### Extracted material

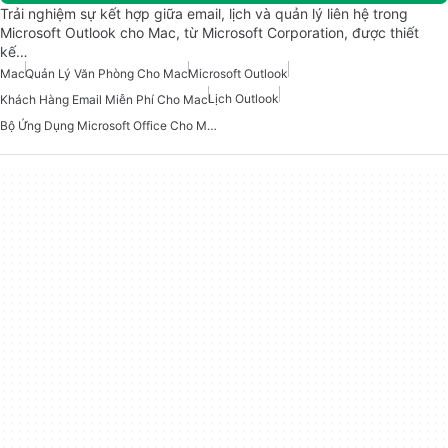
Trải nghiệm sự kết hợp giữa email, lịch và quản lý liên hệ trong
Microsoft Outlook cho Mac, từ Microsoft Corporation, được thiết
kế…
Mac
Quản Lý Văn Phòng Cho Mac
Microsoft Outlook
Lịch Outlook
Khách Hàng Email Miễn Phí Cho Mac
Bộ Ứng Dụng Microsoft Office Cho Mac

######
### Extracted material

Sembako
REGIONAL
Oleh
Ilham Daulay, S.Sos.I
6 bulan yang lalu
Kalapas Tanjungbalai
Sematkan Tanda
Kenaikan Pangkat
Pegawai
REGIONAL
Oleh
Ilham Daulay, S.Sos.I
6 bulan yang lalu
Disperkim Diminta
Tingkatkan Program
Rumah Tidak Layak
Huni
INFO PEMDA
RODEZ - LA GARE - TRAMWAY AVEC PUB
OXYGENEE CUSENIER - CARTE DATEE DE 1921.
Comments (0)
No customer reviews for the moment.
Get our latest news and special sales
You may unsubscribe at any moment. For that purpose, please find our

######

=== Exercise details ===
The lines above, starting at the one with "RODEZ - LA GARE - TRAMWAY AVEC PUB" and ending at the one with "You may unsubscribe", are the only ones to return, exactly as written.

=== Result ===
RODEZ - LA GARE - TRAMWAY AVEC PUB
OXYGENEE CUSENIER - CARTE DATEE DE 1921.
Comments (0)
No customer reviews for the moment.
Get our latest news and special sales
You may unsubscribe at any moment. For that purpose, please find our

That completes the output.